Shazlan Alias

Personal information
- Full name: Mohd Shazlan bin Alias
- Date of birth: 27 December 1989 (age 36)
- Place of birth: Terengganu, Malaysia
- Height: 1.70 m (5 ft 7 in)
- Position: Right back

Team information
- Current team: Melaka United
- Number: 4

Youth career
- 2006: Bukit Jalil Sports School

Senior career*
- Years: Team / Apps / (Gls)
- 2006–2009: Harimau Muda
- 2009–2010: Terengganu
- 2010–2012: T–Team
- 2012: Sime Darby / 3 / (0)
- 2013: T–Team
- 2014–2015: Selangor
- 2016–2017: Negeri Sembilan
- 2018-2021: Melaka United / 2 / (0)

International career^{‡}
- 2009–2013: Malaysia U23 / 18 / (1)

= Shazlan Alias =

Malaysian footballer

Mohd Shazlan bin Alias (born 27 December 1989) is a Malaysian former professional footballer who played for Melaka United in the Malaysia Super League as a right back.

==Club career==
A graduate of Bukit Jalil Sports School, Mohd Shazlan Alias was part of the Malaysian under-18 squad that was at that time under K. Rajagopal that competed at the ASEAN Football Championship Under-20 in Vietnam in July 2007. Despite intense competition with Mahali Jasuli for the right back position, Shazlan performances were outstanding enough to allow him to remain with the Harimau Muda squad that was at that time competing in the 2008 Malaysia Premier League.
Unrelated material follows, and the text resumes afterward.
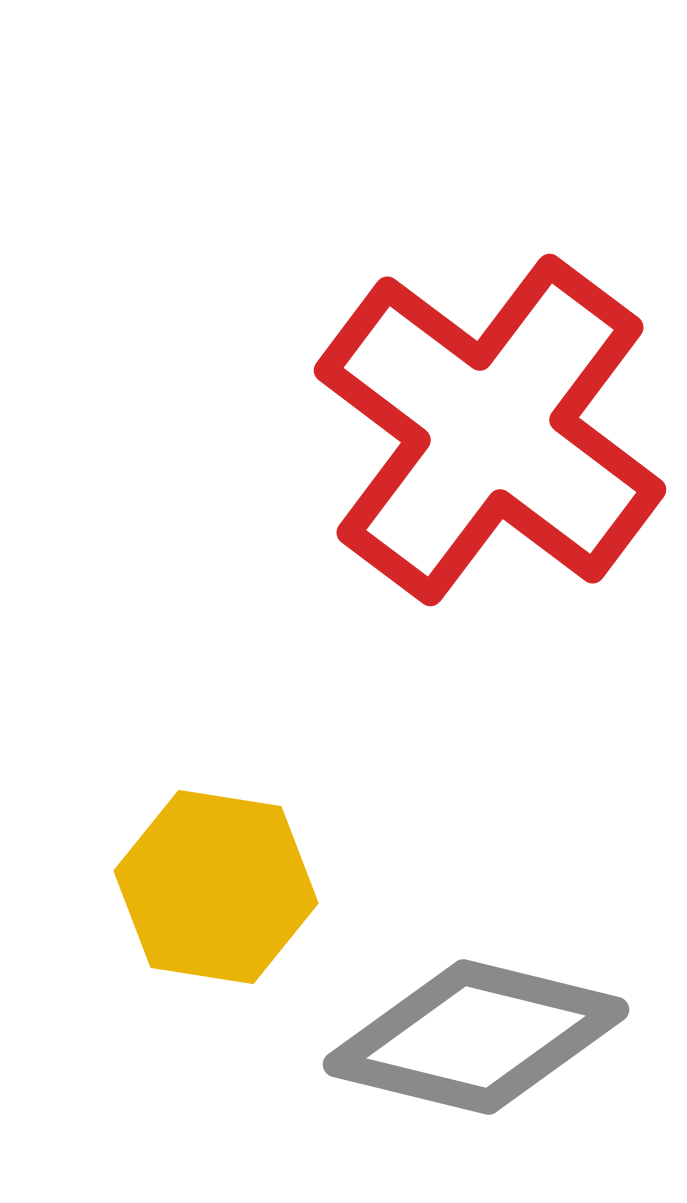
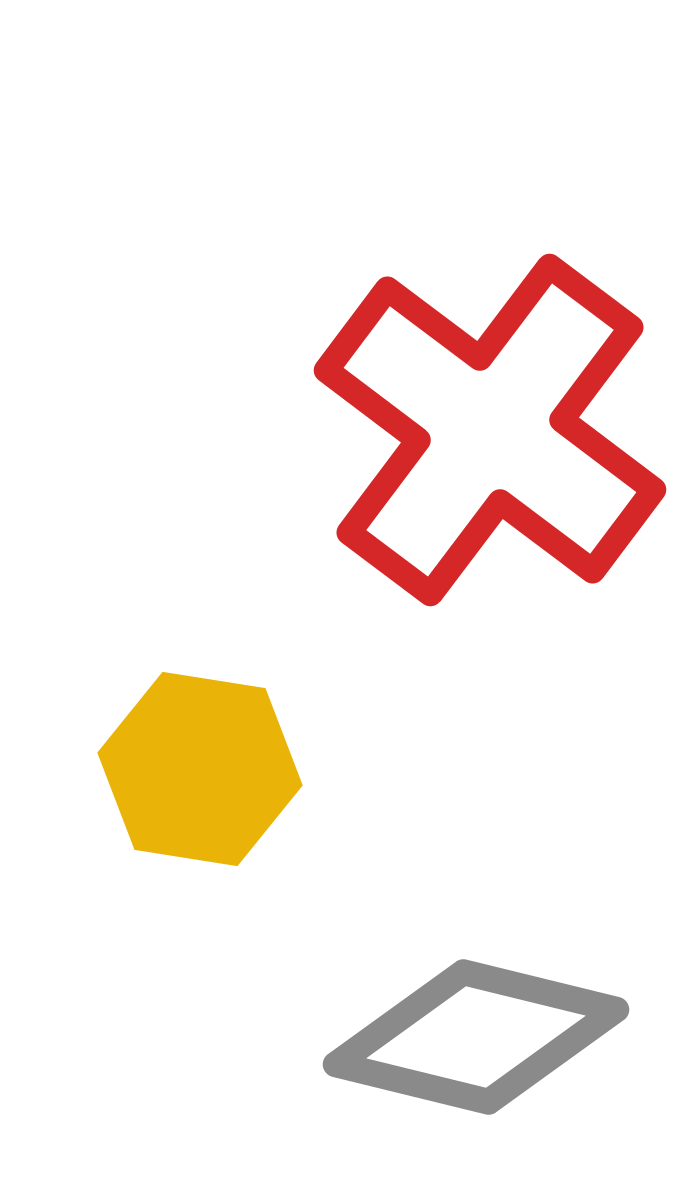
yellow hexagon: moved 16 px left, 118 px up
Shazlan later played for his home state Terengganu for the 2009 edition of the Malaysia Super League but later moved to its feeder club T–Team after only one season to gain more first-team experience. While playing with T-Team, Shazlan was selected to represent Terengganu in SUKMA 2010 that was held in Malacca where he manage to help them win the gold medal for a third time in a row beating Selangor 1–0 in the final.

After two seasons with T-Team, Shazlan accepted an offer to play for Sime Darby. His combination with captain Es Lizuan, Fairuz Abdul Aziz and Muhd Arif Ismail was proven to be a rock in defence for Sime Darby as they led the club team in creating history by shocking everyone to reach the 2012 Malaysia FA Cup competition, playing in the final only to lose to Kelantan FA 1–0.

He returned to T-Team after the final playing for them for one season. Shazlan decided to join Selangor FA for the 2014 Malaysia Super League, winning the 2015 Malaysia Cup. He moved to Melaka for the MSL 2018 season. He had a hamstring injury in 2019 and retired from football in 2021.

==Post-football==
Shazlan, known as Lan JJ, is married and owns and runs a hydrotherapy business in Terengganu with his wife.